The frequency of the dawn phenomenon did not differ when the subjects with type 2 diabetes were compared by age. In addition, the mean magnitude of blood glucose rise in the early morning from nocturnal nadirs to prebreakfast values did not show any difference among the groups and was equal to ∼20 mg/dL. One of the main strength of the current study is that the quantification of the dawn phenomenon was assessed with continuous glucose monitoring systems that permit calculation of the absolute differences between nocturnal nadirs and prebreakfast glucose values with an accuracy not previously available (11–13).

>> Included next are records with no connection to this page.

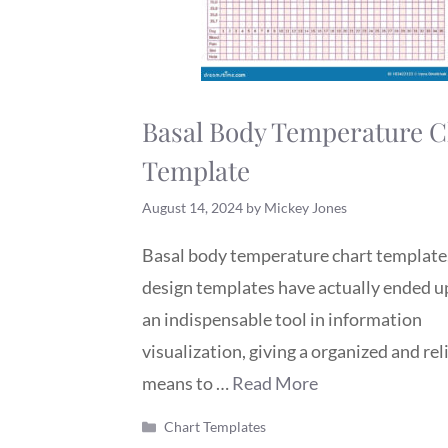
Basal Body Temperature C
Template
August 14, 2024
by
Mickey Jones
Basal body temperature chart template
design templates have actually ended u
an indispensable tool in information
visualization, giving a organized and rel
means to …
Read More
Categories
Chart Templates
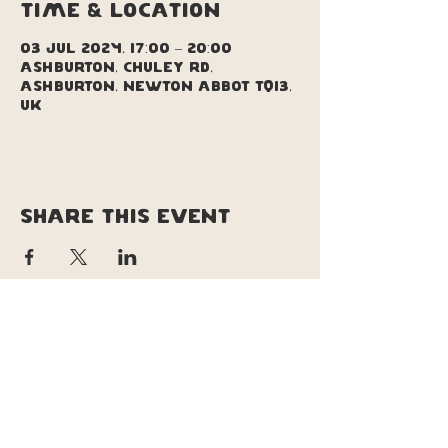
Time & Location
03 Jul 2024, 17:00 – 20:00
Ashburton, Chuley Rd,
Ashburton, Newton Abbot TQ13,
UK
Share this event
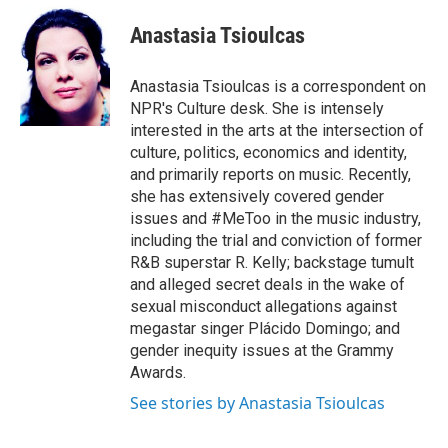
e
d
i
n
a
r
I
t
k
i
Anastasia Tsioulcas
n
t
e
l
e
d
r
I
Anastasia Tsioulcas is a correspondent on
n
NPR's Culture desk. She is intensely
interested in the arts at the intersection of
culture, politics, economics and identity,
and primarily reports on music. Recently,
she has extensively covered gender
issues and #MeToo in the music industry,
including the trial and conviction of former
R&B superstar R. Kelly; backstage tumult
and alleged secret deals in the wake of
sexual misconduct allegations against
megastar singer Plácido Domingo; and
gender inequity issues at the Grammy
Awards.
See stories by Anastasia Tsioulcas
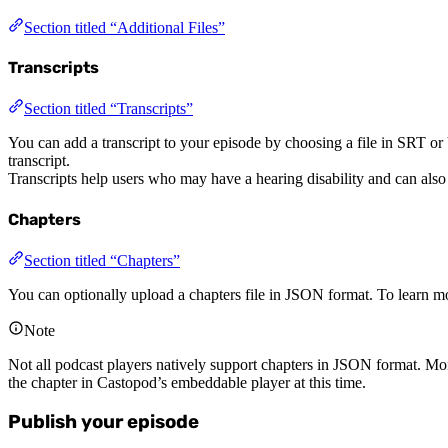
Section titled “Additional Files”
Transcripts
Section titled “Transcripts”
You can add a transcript to your episode by choosing a file in SRT o
transcript.
Transcripts help users who may have a hearing disability and can also
Chapters
Section titled “Chapters”
You can optionally upload a chapters file in JSON format. To learn mo
Note
Not all podcast players natively support chapters in JSON format. Mo
the chapter in Castopod’s embeddable player at this time.
Publish your episode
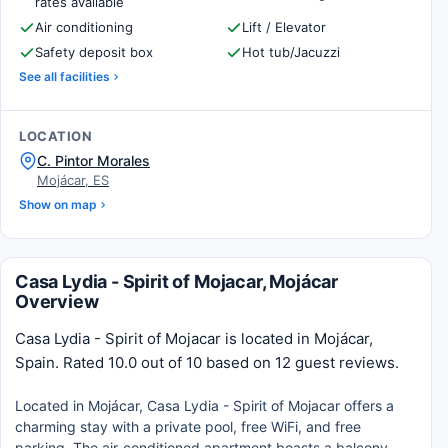
rates available
Air conditioning
Lift / Elevator
Safety deposit box
Hot tub/Jacuzzi
See all facilities
LOCATION
C. Pintor Morales
Mojácar, ES
Show on map
Casa Lydia - Spirit of Mojacar, Mojácar
Overview
Casa Lydia - Spirit of Mojacar is located in Mojácar,
Spain. Rated 10.0 out of 10 based on 12 guest reviews.
Located in Mojácar, Casa Lydia - Spirit of Mojacar offers a
charming stay with a private pool, free WiFi, and free
parking. The air-conditioned apartment boasts a balcony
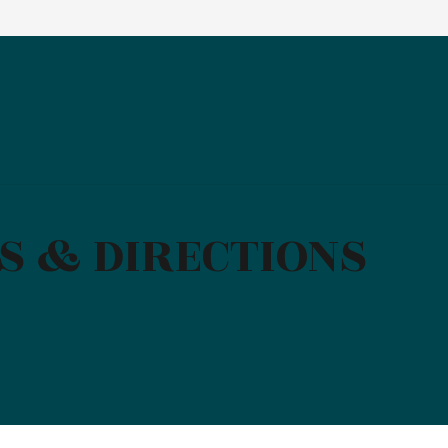
S & DIRECTIONS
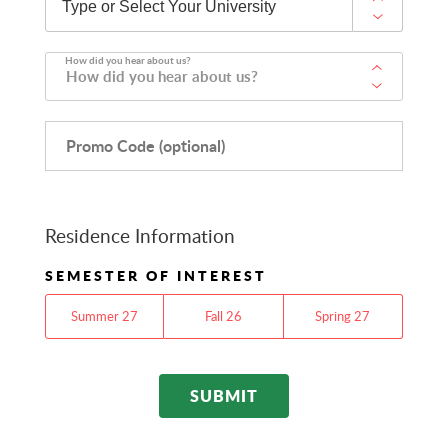
How did you hear about us?
How did you hear about us?
Promo Code (optional)
Residence Information
SEMESTER OF INTEREST
Summer 27
Fall 26
Spring 27
SUBMIT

Reverting to the frequency of the dawn phenomenon across categories of age, it must be noted that the percentages are similar for the different definitions that were used. As a consequence, this dysglycemic state should be taken into consideration in the treatment of individuals with type 2 diabetes, even of those who are >70 years of age. This position is reinforced by the fact that the dawn phenomenon is usually followed by an abnormally high postbreakfast glucose excursion, which corresponds to what is commonly referred to as the extended dawn phenomenon (11), a glycemic disorder that can be simply explained by the remnant effect of the hepatic glucose overproduction during the morning period (14) in combination with the dietary intake of carbohydrates at breakfast time. The dawn and extended dawn phenomena are both weak links in the management of many individuals with type 2 diabetes (11).

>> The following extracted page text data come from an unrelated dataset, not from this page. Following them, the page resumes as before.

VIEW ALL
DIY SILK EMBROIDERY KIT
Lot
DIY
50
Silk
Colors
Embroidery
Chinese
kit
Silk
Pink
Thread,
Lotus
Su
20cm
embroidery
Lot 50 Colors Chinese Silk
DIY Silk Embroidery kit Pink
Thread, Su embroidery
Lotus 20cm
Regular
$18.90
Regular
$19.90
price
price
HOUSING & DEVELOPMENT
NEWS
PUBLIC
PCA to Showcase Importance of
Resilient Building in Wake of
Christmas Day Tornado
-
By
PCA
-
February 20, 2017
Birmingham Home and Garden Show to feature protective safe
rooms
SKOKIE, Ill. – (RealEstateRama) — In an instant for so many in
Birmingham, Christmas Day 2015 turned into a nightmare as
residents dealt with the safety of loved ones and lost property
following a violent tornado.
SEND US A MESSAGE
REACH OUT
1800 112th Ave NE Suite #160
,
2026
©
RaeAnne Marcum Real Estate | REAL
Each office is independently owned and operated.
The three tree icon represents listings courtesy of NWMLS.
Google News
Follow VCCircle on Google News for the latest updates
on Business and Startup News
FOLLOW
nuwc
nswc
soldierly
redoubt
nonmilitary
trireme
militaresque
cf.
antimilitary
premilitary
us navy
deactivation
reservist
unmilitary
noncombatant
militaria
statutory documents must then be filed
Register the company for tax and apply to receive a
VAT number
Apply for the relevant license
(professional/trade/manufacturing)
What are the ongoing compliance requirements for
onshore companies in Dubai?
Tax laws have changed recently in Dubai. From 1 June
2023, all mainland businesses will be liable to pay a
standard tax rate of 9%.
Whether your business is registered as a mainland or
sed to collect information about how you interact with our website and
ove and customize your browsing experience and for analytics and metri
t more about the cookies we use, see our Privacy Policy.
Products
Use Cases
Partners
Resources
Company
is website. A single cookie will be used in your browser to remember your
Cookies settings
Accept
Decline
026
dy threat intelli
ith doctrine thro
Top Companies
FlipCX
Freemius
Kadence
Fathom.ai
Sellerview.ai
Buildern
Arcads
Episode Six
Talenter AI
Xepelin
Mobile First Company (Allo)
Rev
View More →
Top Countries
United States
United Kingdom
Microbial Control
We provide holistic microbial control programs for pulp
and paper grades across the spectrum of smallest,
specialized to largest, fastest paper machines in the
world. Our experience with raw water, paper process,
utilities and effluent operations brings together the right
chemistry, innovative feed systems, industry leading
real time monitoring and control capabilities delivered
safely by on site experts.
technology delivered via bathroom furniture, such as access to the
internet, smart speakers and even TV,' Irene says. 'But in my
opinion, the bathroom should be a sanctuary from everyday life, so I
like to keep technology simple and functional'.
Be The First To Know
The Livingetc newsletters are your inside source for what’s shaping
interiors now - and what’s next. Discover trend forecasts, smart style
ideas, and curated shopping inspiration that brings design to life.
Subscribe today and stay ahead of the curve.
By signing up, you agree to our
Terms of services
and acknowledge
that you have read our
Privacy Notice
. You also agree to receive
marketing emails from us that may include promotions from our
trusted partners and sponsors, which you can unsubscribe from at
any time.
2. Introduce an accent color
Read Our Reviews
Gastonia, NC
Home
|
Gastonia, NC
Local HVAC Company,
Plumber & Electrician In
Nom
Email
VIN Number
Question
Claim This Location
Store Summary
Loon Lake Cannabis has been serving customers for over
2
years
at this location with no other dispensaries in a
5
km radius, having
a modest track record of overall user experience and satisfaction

The glycemic patterns as observed in the current study demonstrate that both phenomena are evident in elderly type 2 diabetic subjects >70 years old to the same extent as those who are <70 years old.

In conclusion, failing to address the dawn and extended dawn phenomena can contribute to inadequate overall glycemic control and increase the risk for development or progression of diabetes complications even in the elderly. Due to the small size of the investigated population, the present results warrant further investigation.